RECORDS SHOWN:
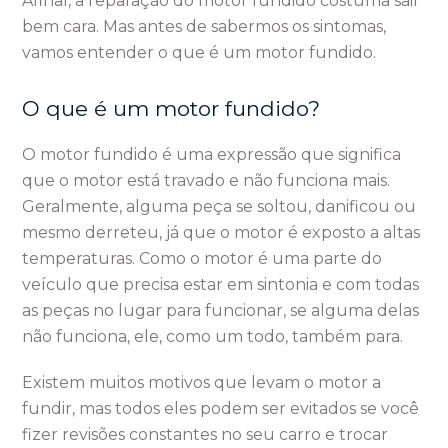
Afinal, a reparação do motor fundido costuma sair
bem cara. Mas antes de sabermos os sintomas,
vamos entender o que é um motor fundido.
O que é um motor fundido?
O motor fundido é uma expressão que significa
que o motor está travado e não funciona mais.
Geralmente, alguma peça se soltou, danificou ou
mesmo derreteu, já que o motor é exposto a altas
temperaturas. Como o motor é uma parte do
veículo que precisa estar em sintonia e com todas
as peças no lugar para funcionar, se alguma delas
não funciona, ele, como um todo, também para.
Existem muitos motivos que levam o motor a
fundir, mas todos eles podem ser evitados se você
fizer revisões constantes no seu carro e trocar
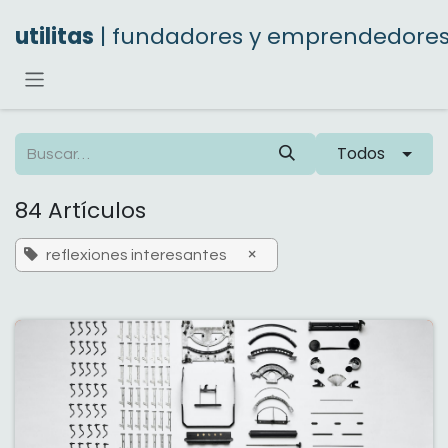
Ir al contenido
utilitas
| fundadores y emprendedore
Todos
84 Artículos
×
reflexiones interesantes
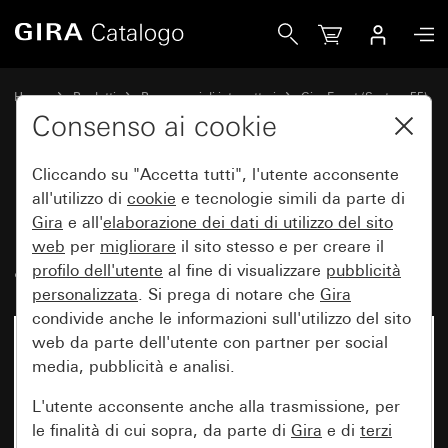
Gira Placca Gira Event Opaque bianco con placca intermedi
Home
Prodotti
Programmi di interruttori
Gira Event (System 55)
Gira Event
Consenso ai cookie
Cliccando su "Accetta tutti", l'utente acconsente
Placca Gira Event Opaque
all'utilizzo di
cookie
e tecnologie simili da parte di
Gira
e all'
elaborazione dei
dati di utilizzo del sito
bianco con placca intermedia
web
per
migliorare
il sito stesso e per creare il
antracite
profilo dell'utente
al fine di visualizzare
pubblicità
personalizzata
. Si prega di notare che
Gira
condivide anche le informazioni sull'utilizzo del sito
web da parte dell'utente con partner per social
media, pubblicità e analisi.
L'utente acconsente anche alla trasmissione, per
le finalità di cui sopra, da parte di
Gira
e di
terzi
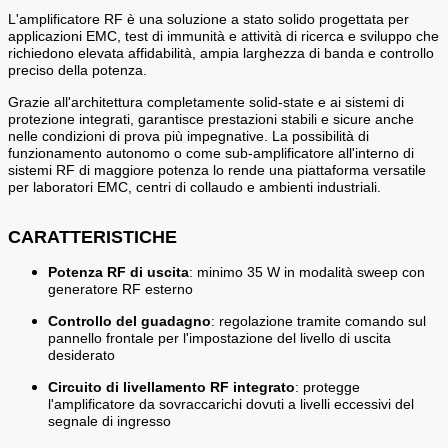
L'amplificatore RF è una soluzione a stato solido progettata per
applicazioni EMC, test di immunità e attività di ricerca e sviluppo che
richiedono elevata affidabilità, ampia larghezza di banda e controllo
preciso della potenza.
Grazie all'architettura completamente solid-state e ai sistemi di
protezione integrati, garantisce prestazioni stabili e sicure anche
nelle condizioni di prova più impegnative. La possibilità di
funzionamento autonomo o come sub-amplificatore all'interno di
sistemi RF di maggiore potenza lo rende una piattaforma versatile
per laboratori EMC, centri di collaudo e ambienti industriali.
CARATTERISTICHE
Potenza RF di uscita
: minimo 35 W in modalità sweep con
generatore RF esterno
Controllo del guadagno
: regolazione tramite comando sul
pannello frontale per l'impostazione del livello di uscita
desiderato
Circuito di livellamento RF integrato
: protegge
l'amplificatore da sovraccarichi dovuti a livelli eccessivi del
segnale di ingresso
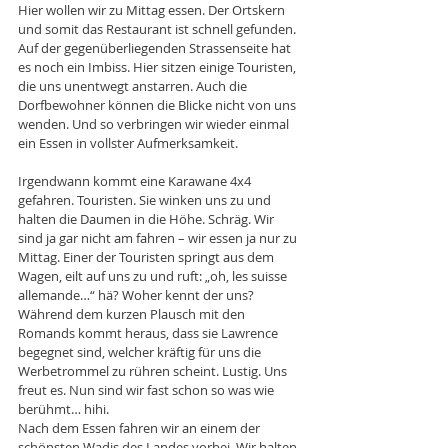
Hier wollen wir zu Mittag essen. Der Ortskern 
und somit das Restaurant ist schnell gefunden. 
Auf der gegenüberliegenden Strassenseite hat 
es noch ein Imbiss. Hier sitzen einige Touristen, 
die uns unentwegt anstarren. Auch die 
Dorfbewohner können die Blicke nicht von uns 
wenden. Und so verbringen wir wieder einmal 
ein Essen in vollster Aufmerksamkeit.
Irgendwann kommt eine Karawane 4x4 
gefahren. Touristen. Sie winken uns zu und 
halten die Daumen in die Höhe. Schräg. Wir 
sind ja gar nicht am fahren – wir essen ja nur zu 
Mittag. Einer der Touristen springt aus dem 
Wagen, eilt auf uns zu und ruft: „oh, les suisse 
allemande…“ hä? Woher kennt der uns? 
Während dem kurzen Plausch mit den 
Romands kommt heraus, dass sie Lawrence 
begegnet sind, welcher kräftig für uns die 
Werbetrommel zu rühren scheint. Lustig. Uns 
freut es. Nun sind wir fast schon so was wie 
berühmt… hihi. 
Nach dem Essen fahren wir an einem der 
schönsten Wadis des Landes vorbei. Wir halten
==
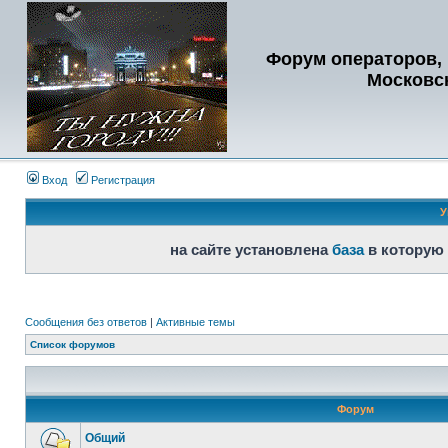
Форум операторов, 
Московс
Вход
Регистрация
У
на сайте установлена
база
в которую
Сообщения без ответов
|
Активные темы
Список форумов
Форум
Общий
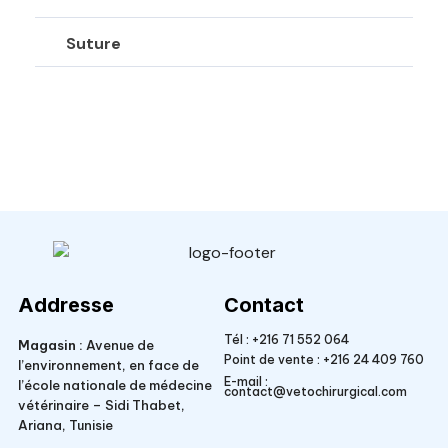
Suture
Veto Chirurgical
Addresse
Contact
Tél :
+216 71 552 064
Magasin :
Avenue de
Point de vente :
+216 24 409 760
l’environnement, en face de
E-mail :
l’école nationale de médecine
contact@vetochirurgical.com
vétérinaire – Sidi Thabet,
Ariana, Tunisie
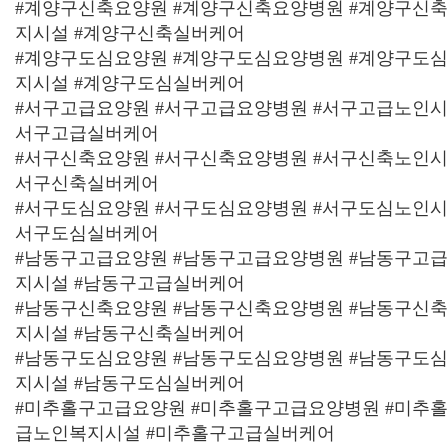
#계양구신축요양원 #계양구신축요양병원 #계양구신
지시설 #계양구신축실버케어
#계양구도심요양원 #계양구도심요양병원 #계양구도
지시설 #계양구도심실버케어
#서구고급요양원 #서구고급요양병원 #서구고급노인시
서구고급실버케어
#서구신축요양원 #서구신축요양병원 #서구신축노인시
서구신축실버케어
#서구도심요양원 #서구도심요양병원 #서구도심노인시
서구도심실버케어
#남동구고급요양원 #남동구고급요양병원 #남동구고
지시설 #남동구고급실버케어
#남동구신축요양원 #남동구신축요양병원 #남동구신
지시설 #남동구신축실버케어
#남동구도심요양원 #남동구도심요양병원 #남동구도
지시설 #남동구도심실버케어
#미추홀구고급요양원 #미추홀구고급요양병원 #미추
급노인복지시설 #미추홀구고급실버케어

WORK INSTRUCTION: Your answer should consist only of the lines above between the line holding "Dorfbewohner können die Blicke nicht von uns" and the line holding "kennt der uns?", inclusive, each transcribed exactly.

EXPECTED ANSWER:
Dorfbewohner können die Blicke nicht von uns 
wenden. Und so verbringen wir wieder einmal 
ein Essen in vollster Aufmerksamkeit.
Irgendwann kommt eine Karawane 4x4 
gefahren. Touristen. Sie winken uns zu und 
halten die Daumen in die Höhe. Schräg. Wir 
sind ja gar nicht am fahren – wir essen ja nur zu 
Mittag. Einer der Touristen springt aus dem 
Wagen, eilt auf uns zu und ruft: „oh, les suisse 
allemande…“ hä? Woher kennt der uns? 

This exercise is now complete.